It became necessary to consider whether the claim asserted was in fact made. As the authorities state, the relevant issue is not whether a claim is expressly made. In BCF15 v Minister for Immigration and Border Protection,[2] I summarised the authorities in the following terms (with citations omitted) –
27. A substantial issue emerged in this case about the lengths and breadths of the applicant’s claim or claims. The task of ascertaining precisely what fell for determination by the Tribunal is frequently problematic in cases under the Act. It is equally problematic ascertaining whether, by the failure to consider a particular issue the Tribunal had in fact fallen into jurisdictional error.
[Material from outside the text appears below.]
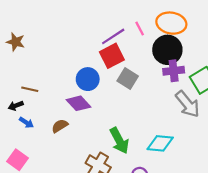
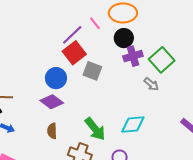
black circle: (167, 50) -> (124, 38), size x0.7
gray arrow: (188, 104) -> (151, 84), size x0.6
brown semicircle: (60, 126) -> (52, 131), moved, turned -49

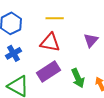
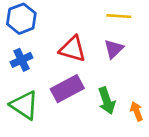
yellow line: (55, 18) -> (119, 16), moved
purple triangle: (91, 40) -> (114, 49), moved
Unlike in the arena of civil litigation where pleadings define the controversy between the parties, as was pointed out by Gleeson CJ in Appellant S395/2002 v Minister for Immigration and Multicultural Affairs, proceedings before the Tribunal are not adversarial so issues are not defined by the pleadings or by any analogous process. There, the Chief Justice held that –
Even so, this court has insisted that, on judicial review, a decision of the tribunal must be considered in the light of the basis upon which the application was made, not upon an entirely different basis which may occur to an applicant, or an applicant’s lawyers, at some later stage in the process (footnote omitted).
[2] (2016) 314 FLR 291
28. In the context of a protection visa, Gleeson CJ said the arguments and evidence of the applicant and the Minister cannot narrow the Tribunal’s jurisdiction to investigate the generality of the claim.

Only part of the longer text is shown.